◆ Task directions ◆
Please, without the pictures, restate every entry exactly.

◆ Given entries ◆
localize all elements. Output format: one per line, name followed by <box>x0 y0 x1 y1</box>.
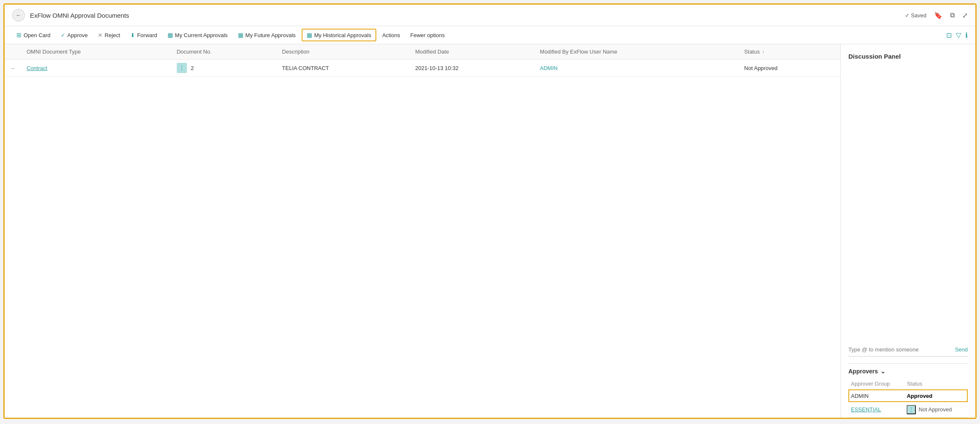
approver-status-essential-cell: ⋮ Not Approved <box>904 402 968 418</box>
approvers-col-group: Approver Group <box>848 379 904 390</box>
open-card-button[interactable]: ⊞ Open Card <box>12 30 55 41</box>
actions-label: Actions <box>382 32 400 38</box>
col-modified-by-label: Modified By ExFlow User Name <box>540 49 618 55</box>
main-content: OMNI Document Type Document No. Descript… <box>5 44 975 418</box>
my-current-approvals-button[interactable]: ▦ My Current Approvals <box>163 30 232 41</box>
approvers-col-status: Status <box>904 379 968 390</box>
essential-context-menu-button[interactable]: ⋮ <box>907 405 916 414</box>
row-context-menu-button[interactable]: ⋮ <box>177 63 187 73</box>
back-button[interactable]: ← <box>12 9 25 22</box>
approvers-chevron: ⌄ <box>880 368 886 375</box>
header-right: ✓ Saved 🔖 ⧉ ⤢ <box>905 11 968 19</box>
approvers-section: Approvers ⌄ Approver Group Status <box>848 368 968 418</box>
info-icon[interactable]: ℹ <box>965 31 968 39</box>
my-historical-approvals-button[interactable]: ▦ My Historical Approvals <box>302 29 376 41</box>
fewer-options-button[interactable]: Fewer options <box>406 30 449 41</box>
approvers-header-row: Approver Group Status <box>848 379 968 390</box>
col-modified-by[interactable]: Modified By ExFlow User Name <box>535 44 739 59</box>
app-title: ExFlow OMNI Approval Documents <box>30 12 900 19</box>
current-approvals-icon: ▦ <box>167 32 173 38</box>
approver-status-admin-cell: Approved <box>904 389 968 402</box>
filter-icon[interactable]: ▽ <box>956 31 961 39</box>
actions-button[interactable]: Actions <box>378 30 405 41</box>
send-button[interactable]: Send <box>955 346 968 353</box>
approve-button[interactable]: ✓ Approve <box>57 30 92 41</box>
row-status: Not Approved <box>744 65 778 71</box>
my-future-approvals-label: My Future Approvals <box>246 32 296 38</box>
row-omni-doc-type-cell: Contract <box>22 59 172 77</box>
toolbar: ⊞ Open Card ✓ Approve ✕ Reject ⬇ Forward… <box>5 26 975 44</box>
row-modified-by-link[interactable]: ADMIN <box>540 65 558 71</box>
mention-input[interactable] <box>848 346 955 353</box>
row-modified-date-cell: 2021-10-13 10:32 <box>410 59 535 77</box>
col-doc-no[interactable]: Document No. <box>172 44 277 59</box>
approvers-title: Approvers <box>848 368 878 375</box>
mention-input-area: Send <box>848 343 968 356</box>
collapse-icon[interactable]: ⤢ <box>962 11 968 19</box>
row-description: TELIA CONTRACT <box>282 65 329 71</box>
row-arrow-icon: → <box>10 65 15 71</box>
row-doc-no-cell: ⋮ 2 <box>172 59 277 77</box>
popout-icon[interactable]: ⧉ <box>950 11 955 19</box>
col-status[interactable]: Status ↑ <box>739 44 840 59</box>
approvals-table: OMNI Document Type Document No. Descript… <box>5 44 840 77</box>
approve-icon: ✓ <box>61 32 65 38</box>
row-modified-date: 2021-10-13 10:32 <box>415 65 459 71</box>
col-omni-doc-type-label: OMNI Document Type <box>27 49 81 55</box>
forward-icon: ⬇ <box>130 32 135 38</box>
row-modified-by-cell: ADMIN <box>535 59 739 77</box>
approver-status-approved: Approved <box>907 393 932 399</box>
header-bar: ← ExFlow OMNI Approval Documents ✓ Saved… <box>5 5 975 26</box>
bookmark-icon[interactable]: 🔖 <box>934 11 942 19</box>
future-approvals-icon: ▦ <box>238 32 243 38</box>
open-card-icon: ⊞ <box>16 32 22 38</box>
table-section: OMNI Document Type Document No. Descript… <box>5 44 840 418</box>
table-row: → Contract ⋮ 2 TELIA CONTRACT <box>5 59 840 77</box>
fewer-options-label: Fewer options <box>410 32 445 38</box>
divider <box>848 363 968 364</box>
discussion-body <box>848 67 968 343</box>
reject-label: Reject <box>105 32 120 38</box>
col-modified-date[interactable]: Modified Date <box>410 44 535 59</box>
row-status-cell: Not Approved <box>739 59 840 77</box>
col-modified-date-label: Modified Date <box>415 49 449 55</box>
approve-label: Approve <box>67 32 88 38</box>
row-arrow-cell: → <box>5 59 22 77</box>
approvers-header[interactable]: Approvers ⌄ <box>848 368 968 375</box>
my-historical-approvals-label: My Historical Approvals <box>314 32 371 38</box>
share-icon[interactable]: ⊡ <box>946 31 952 39</box>
table-header-row: OMNI Document Type Document No. Descript… <box>5 44 840 59</box>
contract-link[interactable]: Contract <box>27 65 47 71</box>
forward-button[interactable]: ⬇ Forward <box>126 30 162 41</box>
discussion-panel-title: Discussion Panel <box>848 53 968 60</box>
discussion-panel: Discussion Panel Send Approvers ⌄ Approv… <box>840 44 975 418</box>
approver-status-not-approved: Not Approved <box>918 406 952 413</box>
reject-icon: ✕ <box>98 32 103 38</box>
approver-group-essential-cell: ESSENTIAL <box>848 402 904 418</box>
approver-row-admin: ADMIN Approved <box>848 389 968 402</box>
approvers-table: Approver Group Status ADMIN Approved <box>848 379 968 418</box>
row-doc-no: 2 <box>191 65 194 71</box>
col-omni-doc-type[interactable]: OMNI Document Type <box>22 44 172 59</box>
status-sort-icon: ↑ <box>762 49 765 54</box>
approver-group-admin-cell: ADMIN <box>848 389 904 402</box>
toolbar-right-icons: ⊡ ▽ ℹ <box>946 31 968 39</box>
approver-row-essential: ESSENTIAL ⋮ Not Approved <box>848 402 968 418</box>
col-doc-no-label: Document No. <box>177 49 212 55</box>
col-description[interactable]: Description <box>277 44 410 59</box>
reject-button[interactable]: ✕ Reject <box>94 30 124 41</box>
open-card-label: Open Card <box>24 32 51 38</box>
approver-group-essential-link[interactable]: ESSENTIAL <box>851 406 881 413</box>
approver-group-admin: ADMIN <box>851 393 869 399</box>
col-arrow <box>5 44 22 59</box>
forward-label: Forward <box>137 32 157 38</box>
col-description-label: Description <box>282 49 310 55</box>
my-current-approvals-label: My Current Approvals <box>175 32 228 38</box>
row-description-cell: TELIA CONTRACT <box>277 59 410 77</box>
col-status-label: Status <box>744 49 760 55</box>
saved-label: ✓ Saved <box>905 12 926 19</box>
historical-approvals-icon: ▦ <box>307 32 312 38</box>
my-future-approvals-button[interactable]: ▦ My Future Approvals <box>234 30 300 41</box>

◆ Written answer ◆
localize all elements. Output format: one per line, name followed by <box>x0 y0 x1 y1</box>.
approver-status-essential-cell: ⋮ Not Approved <box>904 402 968 418</box>
approvers-col-group: Approver Group <box>848 379 904 390</box>
open-card-button[interactable]: ⊞ Open Card <box>12 30 55 41</box>
actions-label: Actions <box>382 32 400 38</box>
col-modified-by-label: Modified By ExFlow User Name <box>540 49 618 55</box>
main-content: OMNI Document Type Document No. Descript… <box>5 44 975 418</box>
my-current-approvals-button[interactable]: ▦ My Current Approvals <box>163 30 232 41</box>
approvers-col-status: Status <box>904 379 968 390</box>
essential-context-menu-button[interactable]: ⋮ <box>907 405 916 414</box>
row-context-menu-button[interactable]: ⋮ <box>177 63 187 73</box>
back-button[interactable]: ← <box>12 9 25 22</box>
approvers-chevron: ⌄ <box>880 368 886 375</box>
header-right: ✓ Saved 🔖 ⧉ ⤢ <box>905 11 968 19</box>
approvers-section: Approvers ⌄ Approver Group Status <box>848 368 968 418</box>
info-icon[interactable]: ℹ <box>965 31 968 39</box>
my-historical-approvals-button[interactable]: ▦ My Historical Approvals <box>302 29 376 41</box>
fewer-options-button[interactable]: Fewer options <box>406 30 449 41</box>
approvers-header-row: Approver Group Status <box>848 379 968 390</box>
col-modified-by[interactable]: Modified By ExFlow User Name <box>535 44 739 59</box>
app-title: ExFlow OMNI Approval Documents <box>30 12 900 19</box>
current-approvals-icon: ▦ <box>167 32 173 38</box>
approver-status-admin-cell: Approved <box>904 389 968 402</box>
filter-icon[interactable]: ▽ <box>956 31 961 39</box>
actions-button[interactable]: Actions <box>378 30 405 41</box>
send-button[interactable]: Send <box>955 346 968 353</box>
approve-button[interactable]: ✓ Approve <box>57 30 92 41</box>
row-status: Not Approved <box>744 65 778 71</box>
my-future-approvals-label: My Future Approvals <box>246 32 296 38</box>
row-omni-doc-type-cell: Contract <box>22 59 172 77</box>
toolbar: ⊞ Open Card ✓ Approve ✕ Reject ⬇ Forward… <box>5 26 975 44</box>
row-modified-by-link[interactable]: ADMIN <box>540 65 558 71</box>
mention-input[interactable] <box>848 346 955 353</box>
row-modified-date-cell: 2021-10-13 10:32 <box>410 59 535 77</box>
col-doc-no[interactable]: Document No. <box>172 44 277 59</box>
approvers-title: Approvers <box>848 368 878 375</box>
mention-input-area: Send <box>848 343 968 356</box>
collapse-icon[interactable]: ⤢ <box>962 11 968 19</box>
row-description: TELIA CONTRACT <box>282 65 329 71</box>
row-arrow-icon: → <box>10 65 15 71</box>
row-doc-no-cell: ⋮ 2 <box>172 59 277 77</box>
popout-icon[interactable]: ⧉ <box>950 11 955 19</box>
col-status[interactable]: Status ↑ <box>739 44 840 59</box>
approvals-table: OMNI Document Type Document No. Descript… <box>5 44 840 77</box>
approve-icon: ✓ <box>61 32 65 38</box>
row-modified-date: 2021-10-13 10:32 <box>415 65 459 71</box>
col-omni-doc-type-label: OMNI Document Type <box>27 49 81 55</box>
forward-icon: ⬇ <box>130 32 135 38</box>
row-modified-by-cell: ADMIN <box>535 59 739 77</box>
approver-status-approved: Approved <box>907 393 932 399</box>
header-bar: ← ExFlow OMNI Approval Documents ✓ Saved… <box>5 5 975 26</box>
bookmark-icon[interactable]: 🔖 <box>934 11 942 19</box>
future-approvals-icon: ▦ <box>238 32 243 38</box>
open-card-icon: ⊞ <box>16 32 22 38</box>
table-section: OMNI Document Type Document No. Descript… <box>5 44 840 418</box>
table-row: → Contract ⋮ 2 TELIA CONTRACT <box>5 59 840 77</box>
fewer-options-label: Fewer options <box>410 32 445 38</box>
divider <box>848 363 968 364</box>
discussion-body <box>848 67 968 343</box>
reject-label: Reject <box>105 32 120 38</box>
col-modified-date[interactable]: Modified Date <box>410 44 535 59</box>
row-status-cell: Not Approved <box>739 59 840 77</box>
col-modified-date-label: Modified Date <box>415 49 449 55</box>
approve-label: Approve <box>67 32 88 38</box>
row-arrow-cell: → <box>5 59 22 77</box>
approvers-header[interactable]: Approvers ⌄ <box>848 368 968 375</box>
my-historical-approvals-label: My Historical Approvals <box>314 32 371 38</box>
share-icon[interactable]: ⊡ <box>946 31 952 39</box>
table-header-row: OMNI Document Type Document No. Descript… <box>5 44 840 59</box>
contract-link[interactable]: Contract <box>27 65 47 71</box>
forward-button[interactable]: ⬇ Forward <box>126 30 162 41</box>
discussion-panel-title: Discussion Panel <box>848 53 968 60</box>
discussion-panel: Discussion Panel Send Approvers ⌄ Approv… <box>840 44 975 418</box>
approver-status-not-approved: Not Approved <box>918 406 952 413</box>
reject-icon: ✕ <box>98 32 103 38</box>
approver-group-essential-cell: ESSENTIAL <box>848 402 904 418</box>
approver-row-admin: ADMIN Approved <box>848 389 968 402</box>
approvers-table: Approver Group Status ADMIN Approved <box>848 379 968 418</box>
row-doc-no: 2 <box>191 65 194 71</box>
col-omni-doc-type[interactable]: OMNI Document Type <box>22 44 172 59</box>
status-sort-icon: ↑ <box>762 49 765 54</box>
approver-group-admin-cell: ADMIN <box>848 389 904 402</box>
toolbar-right-icons: ⊡ ▽ ℹ <box>946 31 968 39</box>
approver-row-essential: ESSENTIAL ⋮ Not Approved <box>848 402 968 418</box>
col-doc-no-label: Document No. <box>177 49 212 55</box>
col-description[interactable]: Description <box>277 44 410 59</box>
reject-button[interactable]: ✕ Reject <box>94 30 124 41</box>
open-card-label: Open Card <box>24 32 51 38</box>
approver-group-essential-link[interactable]: ESSENTIAL <box>851 406 881 413</box>
approver-group-admin: ADMIN <box>851 393 869 399</box>
col-arrow <box>5 44 22 59</box>
forward-label: Forward <box>137 32 157 38</box>
col-description-label: Description <box>282 49 310 55</box>
my-current-approvals-label: My Current Approvals <box>175 32 228 38</box>
row-description-cell: TELIA CONTRACT <box>277 59 410 77</box>
col-status-label: Status <box>744 49 760 55</box>
saved-label: ✓ Saved <box>905 12 926 19</box>
historical-approvals-icon: ▦ <box>307 32 312 38</box>
my-future-approvals-button[interactable]: ▦ My Future Approvals <box>234 30 300 41</box>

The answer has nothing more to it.